Authors Philippe Margotin and Jean-Michel Guesdon wrote that Highway 51, which extends from the suburbs of New Orleans, Louisiana, to Hurley, Wisconsin, "has a special place in the history of American Music" due to being the route used by many African-Americans moving to the north."

==Bob Dylan version ("Highway 51")==

===Background and recording===
American singer-songwriter Bob Dylan probably learned McClennan's version of "Highway 51" after hearing it either on a 78 record or from a reel to reel tape recording. "Highway 51" was recorded by Dylan at the second session for his debut album Bob Dylan. He recorded the song on one take at Columbia Studio A, 799 Seventh Avenue, New York City, on November 22, 1961. Dylan sings, and plays guitar and harmonica on the song. The album was produced by John H. Hammond, and engineered by George Knuerr and Pete Dauria.

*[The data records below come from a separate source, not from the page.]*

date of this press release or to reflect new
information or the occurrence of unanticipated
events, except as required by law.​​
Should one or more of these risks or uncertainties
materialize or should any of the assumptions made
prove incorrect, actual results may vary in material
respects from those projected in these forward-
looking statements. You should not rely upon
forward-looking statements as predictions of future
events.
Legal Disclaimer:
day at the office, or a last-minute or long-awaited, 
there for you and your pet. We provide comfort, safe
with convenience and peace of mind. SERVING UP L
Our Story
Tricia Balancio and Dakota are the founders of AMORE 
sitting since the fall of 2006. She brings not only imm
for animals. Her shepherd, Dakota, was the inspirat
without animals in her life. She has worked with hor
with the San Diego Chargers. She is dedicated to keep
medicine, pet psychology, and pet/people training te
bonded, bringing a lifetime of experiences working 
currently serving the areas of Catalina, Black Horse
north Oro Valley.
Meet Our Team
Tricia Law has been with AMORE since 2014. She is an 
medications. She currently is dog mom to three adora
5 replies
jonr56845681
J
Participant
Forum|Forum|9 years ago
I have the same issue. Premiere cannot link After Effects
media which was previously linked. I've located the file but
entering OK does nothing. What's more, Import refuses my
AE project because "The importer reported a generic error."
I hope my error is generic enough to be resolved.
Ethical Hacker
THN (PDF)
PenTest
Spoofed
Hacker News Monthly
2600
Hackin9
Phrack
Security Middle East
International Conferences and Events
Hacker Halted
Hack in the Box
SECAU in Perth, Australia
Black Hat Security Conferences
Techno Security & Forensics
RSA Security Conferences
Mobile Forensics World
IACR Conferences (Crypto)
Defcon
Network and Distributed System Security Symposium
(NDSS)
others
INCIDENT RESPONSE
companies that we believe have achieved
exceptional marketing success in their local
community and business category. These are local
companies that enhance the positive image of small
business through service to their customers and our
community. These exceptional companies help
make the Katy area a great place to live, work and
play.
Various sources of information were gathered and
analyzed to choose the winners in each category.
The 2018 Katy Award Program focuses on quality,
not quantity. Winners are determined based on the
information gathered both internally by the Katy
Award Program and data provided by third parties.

Though McClennan was his source, on the label of the long-playing record issued in 1962, the song is credited to "C. Jones" (Curtis Jones). (It was common for credits to be assigned on the basis of a title, without checking the actual recording, and if Dylan learned the song from a tape, it is very possible that he did not know the name of its original performer.) Dylan used lyrics and vocal phrasing from McClennan's recording and a repeating guitar figure from "Wake Up Little Susie" by The Everly Brothers (1957). Dylan's official website has credited the song to "C. White". Dylan sings, and plays guitar and harmonica on the song. The album was produced by John H. Hammond, and engineered by George Knuerr and Pete Dauria. Bob Dylan was released by Columbia on March 19, 1962, with "Highway 51" as the closing track on side one. According to music scholar Steven Rings, by including chord progressions not found in either the Jones or McClennan versions, Dylan created "an articulation between the pop and rockabilly world of the Everlys and the rural blues of the song’s textual sources", which continued into Dylan's "It's Alright, Ma (I'm Only Bleeding)".

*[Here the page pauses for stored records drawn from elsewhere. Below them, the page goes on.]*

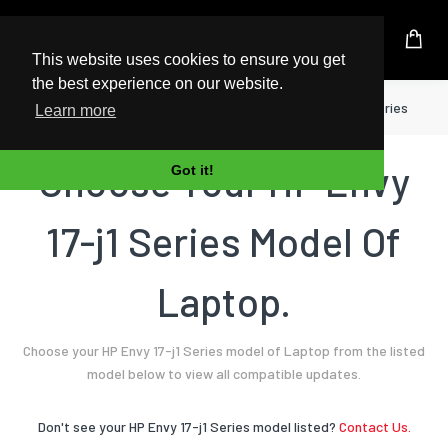
UK Based Kingston Reseller
This website uses cookies to ensure you get
the best experience on our website.
Home
Laptop
HP
Envy 17-j1 Series
Learn more
Choose Your HP Envy
Got it!
17-j1 Series Model Of
Laptop.
Choose your HP Envy 17-j1 Series model of Laptop from the listed
model below to view all compatible updates.
Don't see your HP Envy 17-j1 Series model listed?
Contact Us.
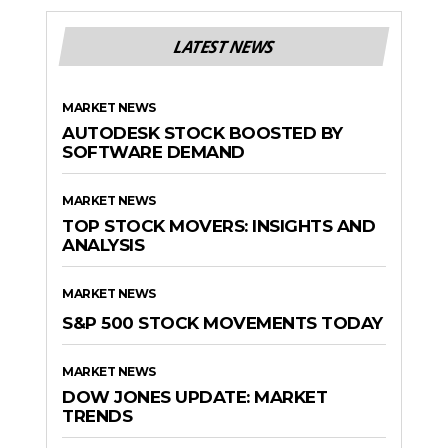
LATEST NEWS
MARKET NEWS
AUTODESK STOCK BOOSTED BY
SOFTWARE DEMAND
MARKET NEWS
TOP STOCK MOVERS: INSIGHTS AND
ANALYSIS
MARKET NEWS
S&P 500 STOCK MOVEMENTS TODAY
MARKET NEWS
DOW JONES UPDATE: MARKET
TRENDS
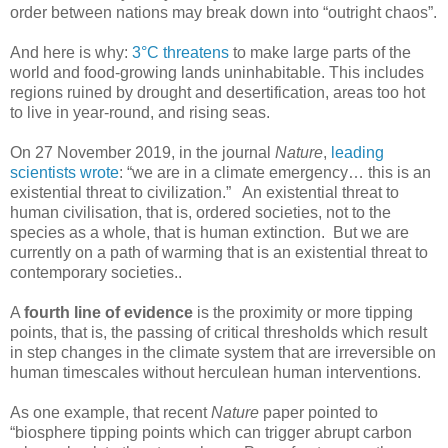
order between nations may break down into “outright chaos”.
And here is why:
3°C threatens
to make large parts of the
world and food-growing lands uninhabitable. This includes
regions ruined by drought and desertification, areas too hot
to live in year-round, and rising seas.
On 27 November 2019, in the journal
Nature
,
leading
scientists wrote
: “we are in a climate emergency… this is an
existential threat to civilization.” An existential threat to
human civilisation, that is, ordered societies, not to the
species as a whole, that is human extinction. But we are
currently on a path of warming that is an existential threat to
contemporary societies..
A
fourth line of evidence
is the proximity or more tipping
points, that is, the passing of critical thresholds which result
in step changes in the climate system that are irreversible on
human timescales without herculean human interventions.
As one example, that recent
Nature
paper pointed to
“biosphere tipping points which can trigger abrupt carbon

The narrator of the song says he will not travel on Highway 51 as, he says, it "runs right by my baby's door". He also says that if he should die early, he wants to be buried on the highway.

Dylan biographer Robert Shelton suggested that, despite the lack of electric instruments, the song can be regarded as "the first folk-rock recording". Paul Williams felt that "Highway 51" was one of several songs on the album to "give hints of Dylan's rock and roll sensibilities". The album's liner notes by "Stacey Williams" (a pseudonym for Shelton), say: "A diesel-tempoed "Highway 51" is of a type sung by the Everly Brothers, partially rewritten by Dylan. His guitar is tuned to an open tuning and features a particularly compelling vamping figure.".

Dylan gave a performance at Eve and Mac Mackenzie's home in New York in December 1961. He has performed the song in public at concerts only twice: at Carnegie Hall on September 22, 1962, and at New York Town Hall on April 12, 1963.

===Reception===
According to Michael Gray in The Bob Dylan Encyclopedia, Bob Dylan was an album "few people liked and that didn't sell", and led to Columbia seeking to drop Dylan. However, Gray gives a positive assessment, arguing that the "speed, energy and attack" of Dylan's vocal and instrumental performances "show how fresh and excellently 'unprofessional he was".

Neil Spencer gave the song a rating of 3/5 stars in an Uncut magazine Dylan supplement in 2015, writing that all the songs on Bob Dylan "were treated to a lot of yelping, stuttering harmonica and none too special guitar playing". Author John Nogowski rated the song as "C+". Shelton wrote about the song in his biography, No Direction Home, The Life and Music of Bob Dylan:

The simple guitar work supplies the equivalent of a full rhythm section, with interweaving stresses that suggest jazz drumming. Dylan is foreshadowing some of the exciting guitar work of Richie Havens, who used the flat-picking brushstroke so inventively ... Against [his] chugging guitar, Dylan delivers a vocally strong blues-rockabilly song. The pulse, tempo, and motion build up into several strong climaxes within two minutes, forty-nine seconds. Death is in the lyrics, but over-abundant life is in the voice and guitar.